Understanding the Problem
To determine the percentage composition of the mixture of K₂CO₃ and Li₂CO₃ neutralized by HCl, we need to first understand the reaction and the stoichiometry involved.
Given Data
- Mass of the mixture = 0.50 g
- Volume of HCl = 30 ml = 0.030 L
- Normality of HCl = 0.25 N
Calculating Moles of HCl
To find the moles of HCl used:
- Moles of HCl = Normality × Volume = 0.25 N × 0.030 L = 0.0075 moles
HCl is a strong acid that will completely dissociate and react with both K₂CO₃ and Li₂CO₃.
Neutralization Reactions
- K₂CO₃ reacts with HCl as follows:
\[
K₂CO₃ + 2HCl \rightarrow 2KCl + H₂O + CO₂
\]
- Li₂CO₃ reacts with HCl as follows:
\[
Li₂CO₃ + 2HCl \rightarrow 2LiCl + H₂O + CO₂
\]
From the reactions, we see that both K₂CO₃ and Li₂CO₃ react with 2 moles of HCl.

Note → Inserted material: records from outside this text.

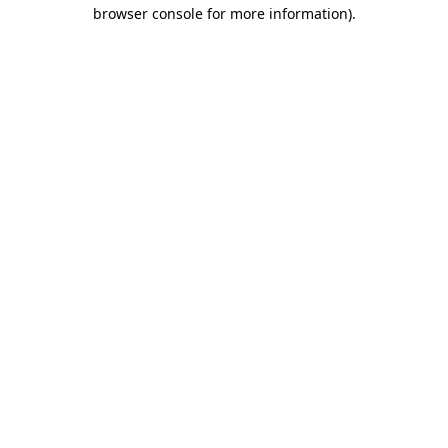
browser console for more information)
.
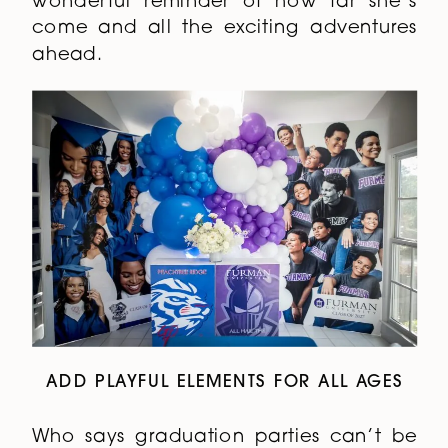
wonderful reminder of how far she’s
come and all the exciting adventures
ahead.
ADD PLAYFUL ELEMENTS FOR ALL AGES
Who says graduation parties can’t be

Stoichiometry and Equations
Let:
- x = mass of K₂CO₃ in the mixture
- y = mass of Li₂CO₃ in the mixture
We have the following equations:
1. \( x + y = 0.50 \) (mass balance)
2. \( \frac{x}{138.21} + \frac{y}{73.89} = \frac{0.0075}{2} \) (moles of acid reacted)
Solving the Equations
1. From the first equation, \( y = 0.50 - x \).
2. Substitute \( y \) in the second equation and solve for \( x \).

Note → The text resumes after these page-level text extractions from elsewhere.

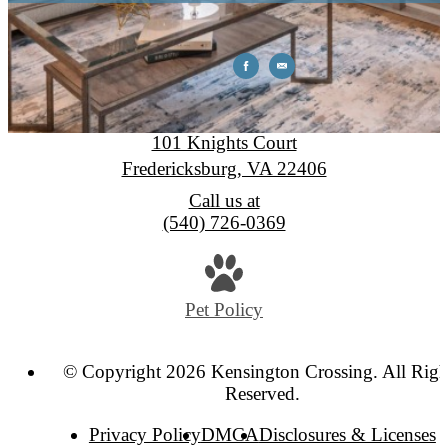
Kensington Crossing
101 Knights Court
Fredericksburg, VA 22406
Call us at
(540) 726-0369
Pet Policy
© Copyright 2026 Kensington Crossing. All Righ
Reserved.
Privacy Policy
DMCA
Disclosures & Licenses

After calculations, you will find the mass of each component and can determine the percentage composition:
- % K₂CO₃ = \( \frac{x}{0.50} \times 100 \)
- % Li₂CO₃ = \( \frac{y}{0.50} \times 100 \)
This method provides the percentage composition of the given mixture of K₂CO₃ and Li₂CO₃.